--- Source records Enclosed Below ---

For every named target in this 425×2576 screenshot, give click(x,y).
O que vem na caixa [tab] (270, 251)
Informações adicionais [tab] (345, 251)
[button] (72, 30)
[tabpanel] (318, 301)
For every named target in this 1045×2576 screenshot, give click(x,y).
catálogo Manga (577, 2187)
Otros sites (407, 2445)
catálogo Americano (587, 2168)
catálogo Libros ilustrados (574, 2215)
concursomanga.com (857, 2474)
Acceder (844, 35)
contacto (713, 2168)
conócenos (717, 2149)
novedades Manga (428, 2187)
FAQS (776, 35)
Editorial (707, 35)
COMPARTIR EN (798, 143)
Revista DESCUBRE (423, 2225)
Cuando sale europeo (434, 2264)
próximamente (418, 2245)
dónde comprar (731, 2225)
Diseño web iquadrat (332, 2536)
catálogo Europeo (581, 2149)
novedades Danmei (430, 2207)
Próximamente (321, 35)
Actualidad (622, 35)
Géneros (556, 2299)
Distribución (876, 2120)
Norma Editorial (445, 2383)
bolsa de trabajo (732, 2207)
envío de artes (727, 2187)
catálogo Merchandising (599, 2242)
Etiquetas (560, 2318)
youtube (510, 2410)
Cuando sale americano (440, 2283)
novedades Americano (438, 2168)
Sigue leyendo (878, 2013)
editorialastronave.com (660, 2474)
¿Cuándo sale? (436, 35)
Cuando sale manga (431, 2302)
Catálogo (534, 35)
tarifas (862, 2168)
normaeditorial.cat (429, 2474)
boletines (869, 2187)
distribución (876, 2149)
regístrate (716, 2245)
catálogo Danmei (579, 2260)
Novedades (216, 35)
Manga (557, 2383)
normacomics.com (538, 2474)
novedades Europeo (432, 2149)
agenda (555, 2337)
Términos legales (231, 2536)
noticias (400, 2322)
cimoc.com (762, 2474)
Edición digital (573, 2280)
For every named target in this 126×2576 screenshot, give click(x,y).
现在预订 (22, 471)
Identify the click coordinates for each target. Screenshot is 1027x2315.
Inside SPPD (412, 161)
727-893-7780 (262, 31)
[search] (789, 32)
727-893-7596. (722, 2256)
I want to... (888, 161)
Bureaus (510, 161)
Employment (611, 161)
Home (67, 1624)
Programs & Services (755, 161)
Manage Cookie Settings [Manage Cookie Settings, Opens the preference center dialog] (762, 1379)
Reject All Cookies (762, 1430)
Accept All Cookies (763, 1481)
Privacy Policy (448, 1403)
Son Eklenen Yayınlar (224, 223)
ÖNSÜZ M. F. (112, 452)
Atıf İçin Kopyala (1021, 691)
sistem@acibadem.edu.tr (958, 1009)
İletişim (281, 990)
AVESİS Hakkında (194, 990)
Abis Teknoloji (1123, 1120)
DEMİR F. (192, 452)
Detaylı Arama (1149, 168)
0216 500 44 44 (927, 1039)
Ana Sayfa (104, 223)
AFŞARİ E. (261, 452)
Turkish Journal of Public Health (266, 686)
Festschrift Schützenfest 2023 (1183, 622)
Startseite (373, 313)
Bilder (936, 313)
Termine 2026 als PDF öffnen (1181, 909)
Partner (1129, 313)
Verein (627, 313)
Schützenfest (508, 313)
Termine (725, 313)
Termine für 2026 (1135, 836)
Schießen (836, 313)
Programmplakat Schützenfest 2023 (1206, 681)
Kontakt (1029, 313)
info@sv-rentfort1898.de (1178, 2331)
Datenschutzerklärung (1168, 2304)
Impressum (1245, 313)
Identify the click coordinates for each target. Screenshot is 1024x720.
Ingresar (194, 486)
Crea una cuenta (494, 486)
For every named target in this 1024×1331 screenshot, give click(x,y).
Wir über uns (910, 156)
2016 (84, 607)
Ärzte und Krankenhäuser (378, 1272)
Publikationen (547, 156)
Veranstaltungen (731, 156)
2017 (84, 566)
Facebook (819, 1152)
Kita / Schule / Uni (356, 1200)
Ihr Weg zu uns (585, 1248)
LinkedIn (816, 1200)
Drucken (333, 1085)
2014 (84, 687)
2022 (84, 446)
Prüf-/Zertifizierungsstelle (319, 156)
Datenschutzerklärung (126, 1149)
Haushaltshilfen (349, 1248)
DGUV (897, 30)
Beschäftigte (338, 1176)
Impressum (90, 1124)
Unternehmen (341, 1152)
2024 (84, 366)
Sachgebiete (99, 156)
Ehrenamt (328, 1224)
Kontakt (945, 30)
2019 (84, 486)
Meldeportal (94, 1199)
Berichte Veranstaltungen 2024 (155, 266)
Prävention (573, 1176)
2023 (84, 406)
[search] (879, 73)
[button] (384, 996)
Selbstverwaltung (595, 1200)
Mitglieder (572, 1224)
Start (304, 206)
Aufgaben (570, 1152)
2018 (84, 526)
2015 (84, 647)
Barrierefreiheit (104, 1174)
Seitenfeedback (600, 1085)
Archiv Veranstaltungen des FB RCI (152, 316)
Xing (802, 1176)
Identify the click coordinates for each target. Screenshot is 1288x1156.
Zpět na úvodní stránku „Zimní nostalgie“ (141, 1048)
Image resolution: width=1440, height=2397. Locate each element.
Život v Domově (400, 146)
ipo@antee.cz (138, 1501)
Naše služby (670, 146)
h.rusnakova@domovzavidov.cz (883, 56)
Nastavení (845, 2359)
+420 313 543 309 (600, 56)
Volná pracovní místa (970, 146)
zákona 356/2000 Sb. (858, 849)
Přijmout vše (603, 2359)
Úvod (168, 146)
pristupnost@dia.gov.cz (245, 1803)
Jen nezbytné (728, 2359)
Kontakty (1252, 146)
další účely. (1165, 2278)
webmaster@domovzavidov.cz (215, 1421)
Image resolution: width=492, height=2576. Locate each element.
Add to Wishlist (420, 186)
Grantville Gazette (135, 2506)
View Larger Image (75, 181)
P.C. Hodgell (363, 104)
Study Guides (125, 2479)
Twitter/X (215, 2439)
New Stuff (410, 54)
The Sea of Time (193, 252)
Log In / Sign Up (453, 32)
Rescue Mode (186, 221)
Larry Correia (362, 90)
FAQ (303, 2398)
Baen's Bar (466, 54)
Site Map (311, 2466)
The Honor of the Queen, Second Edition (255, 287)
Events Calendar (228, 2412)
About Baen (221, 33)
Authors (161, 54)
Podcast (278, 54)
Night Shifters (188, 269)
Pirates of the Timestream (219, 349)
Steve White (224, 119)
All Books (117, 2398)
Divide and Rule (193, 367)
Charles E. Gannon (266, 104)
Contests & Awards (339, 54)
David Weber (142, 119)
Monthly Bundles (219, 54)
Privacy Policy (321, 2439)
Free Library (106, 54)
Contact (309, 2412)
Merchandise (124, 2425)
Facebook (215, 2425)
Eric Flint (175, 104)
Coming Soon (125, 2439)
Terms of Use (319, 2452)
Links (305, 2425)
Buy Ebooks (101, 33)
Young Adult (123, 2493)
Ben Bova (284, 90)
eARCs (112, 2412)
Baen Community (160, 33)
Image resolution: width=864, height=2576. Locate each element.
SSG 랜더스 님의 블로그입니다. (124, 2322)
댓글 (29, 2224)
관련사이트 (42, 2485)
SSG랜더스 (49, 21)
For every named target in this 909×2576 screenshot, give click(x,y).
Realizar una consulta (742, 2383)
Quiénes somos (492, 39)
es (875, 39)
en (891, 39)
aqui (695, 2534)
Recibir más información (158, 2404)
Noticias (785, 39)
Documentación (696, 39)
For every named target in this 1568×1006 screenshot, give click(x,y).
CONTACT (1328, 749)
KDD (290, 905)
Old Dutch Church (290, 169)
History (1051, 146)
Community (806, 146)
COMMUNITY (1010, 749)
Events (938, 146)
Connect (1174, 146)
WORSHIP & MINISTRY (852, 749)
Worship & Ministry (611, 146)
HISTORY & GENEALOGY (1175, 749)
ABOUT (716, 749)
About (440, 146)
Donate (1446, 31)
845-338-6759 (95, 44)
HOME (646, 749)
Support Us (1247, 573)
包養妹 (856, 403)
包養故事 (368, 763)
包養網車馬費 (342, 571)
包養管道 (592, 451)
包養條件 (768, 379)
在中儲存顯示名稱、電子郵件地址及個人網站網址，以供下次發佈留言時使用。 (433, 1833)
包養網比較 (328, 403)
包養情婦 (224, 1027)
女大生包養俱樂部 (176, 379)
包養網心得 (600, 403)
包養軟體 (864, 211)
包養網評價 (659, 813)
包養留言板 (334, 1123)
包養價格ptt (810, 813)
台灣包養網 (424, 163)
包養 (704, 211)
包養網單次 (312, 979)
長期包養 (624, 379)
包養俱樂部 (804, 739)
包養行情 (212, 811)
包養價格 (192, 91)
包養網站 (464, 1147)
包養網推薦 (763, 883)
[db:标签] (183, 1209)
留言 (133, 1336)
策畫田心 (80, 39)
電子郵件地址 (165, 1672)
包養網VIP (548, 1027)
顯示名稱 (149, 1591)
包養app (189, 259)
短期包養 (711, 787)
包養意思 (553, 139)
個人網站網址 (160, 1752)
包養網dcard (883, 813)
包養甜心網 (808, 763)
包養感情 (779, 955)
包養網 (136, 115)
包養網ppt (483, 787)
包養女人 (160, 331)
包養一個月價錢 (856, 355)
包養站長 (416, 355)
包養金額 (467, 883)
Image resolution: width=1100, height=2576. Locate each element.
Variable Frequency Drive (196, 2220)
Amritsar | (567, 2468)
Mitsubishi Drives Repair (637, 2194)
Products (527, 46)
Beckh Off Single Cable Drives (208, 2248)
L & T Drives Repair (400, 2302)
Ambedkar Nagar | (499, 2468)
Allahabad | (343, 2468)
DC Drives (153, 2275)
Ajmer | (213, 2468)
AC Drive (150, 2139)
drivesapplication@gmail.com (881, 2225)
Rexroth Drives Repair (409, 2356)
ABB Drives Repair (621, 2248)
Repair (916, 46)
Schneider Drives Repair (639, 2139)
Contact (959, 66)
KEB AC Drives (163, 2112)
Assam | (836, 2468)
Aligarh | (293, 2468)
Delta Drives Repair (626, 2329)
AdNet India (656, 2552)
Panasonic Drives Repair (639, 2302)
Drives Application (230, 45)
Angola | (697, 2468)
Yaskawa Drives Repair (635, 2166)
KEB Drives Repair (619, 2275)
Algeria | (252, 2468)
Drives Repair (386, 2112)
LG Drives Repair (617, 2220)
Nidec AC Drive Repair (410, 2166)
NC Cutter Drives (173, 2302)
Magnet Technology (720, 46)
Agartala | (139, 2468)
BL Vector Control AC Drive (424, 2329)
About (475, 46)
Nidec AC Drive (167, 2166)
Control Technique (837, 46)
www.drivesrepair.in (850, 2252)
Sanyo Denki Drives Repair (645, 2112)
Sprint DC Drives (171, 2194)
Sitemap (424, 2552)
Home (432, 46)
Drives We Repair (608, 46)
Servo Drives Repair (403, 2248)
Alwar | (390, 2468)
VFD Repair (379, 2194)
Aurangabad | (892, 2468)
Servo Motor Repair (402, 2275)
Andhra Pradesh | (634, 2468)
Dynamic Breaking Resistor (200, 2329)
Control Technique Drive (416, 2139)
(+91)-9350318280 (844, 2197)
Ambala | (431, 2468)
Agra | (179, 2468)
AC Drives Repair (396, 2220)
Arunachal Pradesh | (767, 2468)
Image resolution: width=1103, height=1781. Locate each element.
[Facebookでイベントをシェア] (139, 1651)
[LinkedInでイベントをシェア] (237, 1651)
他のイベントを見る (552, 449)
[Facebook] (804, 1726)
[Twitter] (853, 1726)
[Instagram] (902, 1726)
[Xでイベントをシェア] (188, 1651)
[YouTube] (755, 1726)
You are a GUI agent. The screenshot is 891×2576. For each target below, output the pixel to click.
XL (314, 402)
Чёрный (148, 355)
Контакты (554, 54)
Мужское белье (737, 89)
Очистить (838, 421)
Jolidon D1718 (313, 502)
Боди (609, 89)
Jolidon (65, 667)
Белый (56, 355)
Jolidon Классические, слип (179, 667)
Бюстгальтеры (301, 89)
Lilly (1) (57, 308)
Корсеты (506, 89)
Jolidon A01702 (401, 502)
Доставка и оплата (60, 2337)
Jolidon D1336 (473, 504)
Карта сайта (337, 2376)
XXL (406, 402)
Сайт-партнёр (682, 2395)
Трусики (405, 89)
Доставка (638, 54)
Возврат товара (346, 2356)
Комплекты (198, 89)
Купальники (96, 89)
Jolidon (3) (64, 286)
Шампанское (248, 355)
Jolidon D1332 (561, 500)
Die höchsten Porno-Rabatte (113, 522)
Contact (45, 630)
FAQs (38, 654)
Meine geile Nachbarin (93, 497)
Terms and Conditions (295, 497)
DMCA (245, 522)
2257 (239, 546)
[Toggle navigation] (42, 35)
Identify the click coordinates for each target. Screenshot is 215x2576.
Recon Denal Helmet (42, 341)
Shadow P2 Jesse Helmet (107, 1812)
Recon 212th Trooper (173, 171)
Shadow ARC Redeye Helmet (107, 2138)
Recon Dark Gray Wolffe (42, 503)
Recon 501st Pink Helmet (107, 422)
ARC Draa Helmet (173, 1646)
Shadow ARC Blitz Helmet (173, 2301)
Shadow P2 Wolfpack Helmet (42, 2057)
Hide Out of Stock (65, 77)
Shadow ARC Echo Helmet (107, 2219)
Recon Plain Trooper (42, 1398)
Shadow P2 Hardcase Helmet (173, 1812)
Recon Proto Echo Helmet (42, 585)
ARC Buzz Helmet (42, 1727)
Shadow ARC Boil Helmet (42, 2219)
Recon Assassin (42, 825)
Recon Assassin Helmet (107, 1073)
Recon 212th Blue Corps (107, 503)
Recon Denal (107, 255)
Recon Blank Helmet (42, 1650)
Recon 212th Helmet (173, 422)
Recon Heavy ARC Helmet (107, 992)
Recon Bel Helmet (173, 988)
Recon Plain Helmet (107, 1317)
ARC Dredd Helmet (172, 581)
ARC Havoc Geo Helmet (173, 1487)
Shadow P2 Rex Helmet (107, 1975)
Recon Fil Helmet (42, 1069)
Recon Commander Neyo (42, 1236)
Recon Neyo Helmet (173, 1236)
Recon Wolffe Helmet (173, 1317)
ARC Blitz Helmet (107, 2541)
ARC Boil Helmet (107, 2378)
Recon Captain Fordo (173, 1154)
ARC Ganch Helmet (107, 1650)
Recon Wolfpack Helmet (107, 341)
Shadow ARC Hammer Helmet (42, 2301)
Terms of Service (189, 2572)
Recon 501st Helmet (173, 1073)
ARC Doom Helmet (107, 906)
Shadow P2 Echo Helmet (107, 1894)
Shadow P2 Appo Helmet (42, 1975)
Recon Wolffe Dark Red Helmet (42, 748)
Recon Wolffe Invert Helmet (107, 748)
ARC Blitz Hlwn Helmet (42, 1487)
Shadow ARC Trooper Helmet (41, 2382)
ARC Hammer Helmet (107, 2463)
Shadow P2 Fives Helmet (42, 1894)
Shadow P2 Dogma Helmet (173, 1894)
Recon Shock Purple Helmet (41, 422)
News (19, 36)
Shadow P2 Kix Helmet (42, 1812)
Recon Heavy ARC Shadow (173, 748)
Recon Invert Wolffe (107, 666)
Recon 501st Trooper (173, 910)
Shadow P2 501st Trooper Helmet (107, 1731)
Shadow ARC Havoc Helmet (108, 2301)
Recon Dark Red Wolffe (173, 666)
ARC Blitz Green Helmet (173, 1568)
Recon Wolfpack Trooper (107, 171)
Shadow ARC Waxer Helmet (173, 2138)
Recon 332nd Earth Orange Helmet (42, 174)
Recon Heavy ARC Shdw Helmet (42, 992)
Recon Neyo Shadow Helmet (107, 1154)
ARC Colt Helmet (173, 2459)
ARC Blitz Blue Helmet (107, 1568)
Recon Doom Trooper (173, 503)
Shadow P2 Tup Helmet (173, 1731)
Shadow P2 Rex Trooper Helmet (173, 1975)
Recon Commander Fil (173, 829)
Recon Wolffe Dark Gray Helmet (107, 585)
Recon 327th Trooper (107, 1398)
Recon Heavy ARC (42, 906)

--- End of Enclosed Source records ---

__Your objective__: All that is wanted is the stretch of lines above from the one containing "Realizar una consulta (742, 2383)" through the one containing "包養價格ptt (810, 813)", duplicated exactly.

__Worked solution__:
Realizar una consulta (742, 2383)
Quiénes somos (492, 39)
es (875, 39)
en (891, 39)
aqui (695, 2534)
Recibir más información (158, 2404)
Noticias (785, 39)
Documentación (696, 39)
For every named target in this 1568×1006 screenshot, give click(x,y).
CONTACT (1328, 749)
KDD (290, 905)
Old Dutch Church (290, 169)
History (1051, 146)
Community (806, 146)
COMMUNITY (1010, 749)
Events (938, 146)
Connect (1174, 146)
WORSHIP & MINISTRY (852, 749)
Worship & Ministry (611, 146)
HISTORY & GENEALOGY (1175, 749)
ABOUT (716, 749)
About (440, 146)
Donate (1446, 31)
845-338-6759 (95, 44)
HOME (646, 749)
Support Us (1247, 573)
包養妹 (856, 403)
包養故事 (368, 763)
包養網車馬費 (342, 571)
包養管道 (592, 451)
包養條件 (768, 379)
在中儲存顯示名稱、電子郵件地址及個人網站網址，以供下次發佈留言時使用。 (433, 1833)
包養網比較 (328, 403)
包養情婦 (224, 1027)
女大生包養俱樂部 (176, 379)
包養網心得 (600, 403)
包養軟體 (864, 211)
包養網評價 (659, 813)
包養留言板 (334, 1123)
包養價格ptt (810, 813)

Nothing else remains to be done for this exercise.